More importantly `15:45 UTC on 29 October 2025 – Customer impact began.

16:04 UTC on 29 October 2025 – Investigation commenced following monitoring alerts being triggered. ` A 19-minute delay in alert is a joke.

10 minutes to alert, to avoid flapping false positives. 10 minute response window for first responders. Or, 5 minute window before failing over to backup alerts, and 4 minutes to wake up, have coffee, and open the appropriate windows.

I'd like to think that a company the size of Microsoft can afford to have incident response teams in enough time zones to cover basic operations without relying on night shifts.

That’s some very carefully chosen phrasing.

I think if you really wanted to do on call right to avoid gaps you’d want no more than 6 hours on primary per day per shift, and you want six, not four, shifts per day. So you’re only alone for four hours in the middle of your shift and have plenty of time to hand off.

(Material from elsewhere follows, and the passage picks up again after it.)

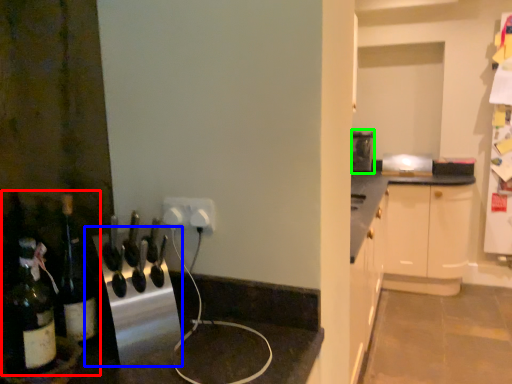 Question: Which object is the closest to the wine tasting (highlighted by a red box)? Choose among these: appliance (highlighted by a blue box) or appliance (highlighted by a green box).

Choices:
 (A) appliance
 (B) appliance

Answer: (A) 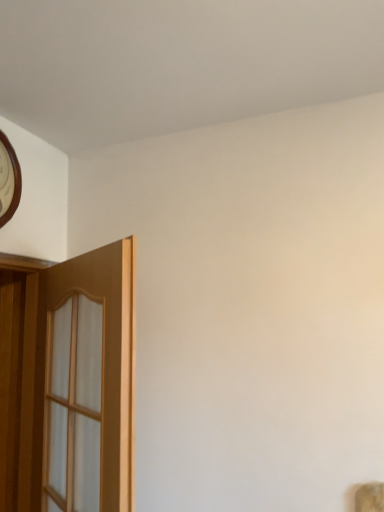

That does not say it took 19 minutes for alerts to appear. Following could mean any amount of time.

It's 19 minutes until active engagement by staff. And planned rolling restarts can trigger alerts if you don't set thresholds of time instead of just thresholds of count.

It would be nice though if alert systems made it easy to wire up CD to turn down sensitivity during observed actions. Sort of like how the immune system turns down a bit while you're eating.